After lunch, just before wheeling him to another class, a nurse came in with a staple remover (I asked her if she’d bought it at Office Depot ;-)) and took out every other one of Gary’s staples on the side of him she could get to, telling us she’d do the same thing on the other side after they turned him after the class. If the skin in that area looks good tomorrow, they will remove all the remaining staples.
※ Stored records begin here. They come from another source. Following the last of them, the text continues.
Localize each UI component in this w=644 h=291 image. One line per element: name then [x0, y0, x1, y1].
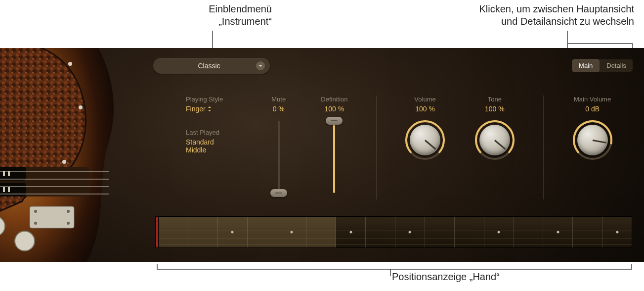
fret-marker-dot	[231, 231, 234, 234]
fret[interactable]	[602, 217, 632, 247]
bass-guitar-illustration	[0, 48, 138, 262]
view-main-button[interactable]: Main	[572, 59, 600, 72]
volume-value: 100 %	[390, 105, 460, 113]
tone-value: 100 %	[460, 105, 529, 113]
annotation-hand-position: Positionsanzeige „Hand“	[392, 271, 500, 283]
svg-point-8	[62, 160, 66, 164]
definition-label: Definition	[306, 96, 362, 103]
fret[interactable]	[455, 217, 484, 247]
slider-thumb-icon	[326, 117, 343, 125]
instrument-dropdown-label: Classic	[162, 62, 256, 70]
divider	[543, 96, 544, 199]
last-played-line1: Standard	[186, 138, 251, 146]
svg-point-33	[15, 231, 35, 251]
fret[interactable]	[366, 217, 395, 247]
fret[interactable]	[573, 217, 602, 247]
fret[interactable]	[395, 217, 425, 247]
svg-rect-27	[30, 206, 74, 228]
last-played-line2: Middle	[186, 146, 251, 154]
fret[interactable]	[514, 217, 544, 247]
updown-arrows-icon	[208, 106, 212, 111]
svg-point-6	[68, 62, 72, 66]
svg-rect-22	[8, 187, 10, 192]
instrument-dropdown[interactable]: Classic	[153, 58, 270, 74]
main-volume-knob[interactable]	[572, 120, 613, 160]
volume-label: Volume	[390, 96, 460, 103]
volume-knob[interactable]	[405, 120, 445, 160]
svg-point-30	[34, 222, 37, 225]
hand-position-fretboard[interactable]	[155, 216, 632, 248]
fret[interactable]	[277, 217, 307, 247]
definition-slider[interactable]	[333, 121, 335, 193]
svg-point-31	[67, 222, 70, 225]
last-played-label: Last Played	[186, 129, 251, 136]
main-volume-label: Main Volume	[558, 96, 627, 103]
fret[interactable]	[543, 217, 573, 247]
fret-marker-dot	[557, 231, 559, 234]
mute-slider[interactable]	[278, 121, 280, 193]
fret[interactable]	[336, 217, 366, 247]
definition-value: 100 %	[306, 105, 362, 113]
playing-style-label: Playing Style	[186, 96, 251, 103]
fret[interactable]	[159, 217, 188, 247]
playing-style-value: Finger	[186, 105, 206, 113]
view-details-button[interactable]: Details	[600, 59, 633, 72]
fret[interactable]	[306, 217, 336, 247]
playing-style-dropdown[interactable]: Finger	[186, 105, 251, 113]
tone-label: Tone	[460, 96, 529, 103]
svg-point-29	[67, 210, 70, 213]
divider	[376, 96, 377, 199]
fret[interactable]	[425, 217, 455, 247]
fret-marker-dot	[290, 231, 293, 234]
fret-marker-dot	[409, 231, 411, 234]
mute-value: 0 %	[251, 105, 306, 113]
annotation-instrument-menu: Einblendmenü „Instrument“	[153, 3, 272, 28]
tone-knob[interactable]	[474, 120, 515, 160]
svg-rect-21	[3, 187, 5, 192]
slider-thumb-icon	[270, 189, 287, 197]
main-volume-value: 0 dB	[558, 105, 627, 113]
mute-label: Mute	[251, 96, 306, 103]
fret[interactable]	[218, 217, 248, 247]
fret-marker-dot	[349, 231, 352, 234]
fret-marker-dot	[498, 231, 500, 234]
fret-marker-dot	[616, 231, 618, 234]
view-toggle: Main Details	[572, 59, 633, 72]
svg-point-28	[34, 210, 37, 213]
annotation-view-switch: Klicken, um zwischen Hauptansicht und De…	[377, 3, 634, 28]
fret[interactable]	[248, 217, 277, 247]
fret[interactable]	[188, 217, 218, 247]
chevron-down-icon	[256, 61, 265, 70]
svg-point-7	[79, 105, 83, 109]
instrument-panel: Classic Main Details Playing Style Finge…	[0, 48, 644, 262]
fret[interactable]	[484, 217, 514, 247]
His hour-long class was “Wellness and Leisure Ed. 1" In the first half the lecturer asked the audience what they thought wellness was, and she touched on the different areas it encompassed – mental, physical, emotional, social, vocational, spiritual. She mentioned the basic stuff to do to enhance them – eat right, exercise, keep a positive attitude, etc. She spent a lot of time saying very little, IMHO.
In the second half she talked about leisure, again supposedly trying to involve the audience by asking them what they thought leisure was (I thought this kind of thing a little patronizing). The depressing stuff came next. She made a pie chart of work, leisure, and maintenance (eating, sleeping, dressing, etc.). She talked about how when most people go home after a spinal cord injury their pie becomes half maintenance, half leisure – no work. Maintenance takes longer than it did before for reasons like it takes a half hour to get dressed, bathing takes longer, etc. Leisure takes up more time because many people can’t go back to work, at least right at first, and some not at all. Many people will no longer be able to do their former occupations (for example, if they are laborers) or at least not handle the duties they had before. Gary is so grateful that this kind of thing does not apply to him.
She said that, typically, a month after a person gets home they will be starting to get used to the home situation and to the accessibility issues they run into when going outside the home. At six months their routine will be more established and maintenance time will decrease. A year after they get home is when they typically return to work.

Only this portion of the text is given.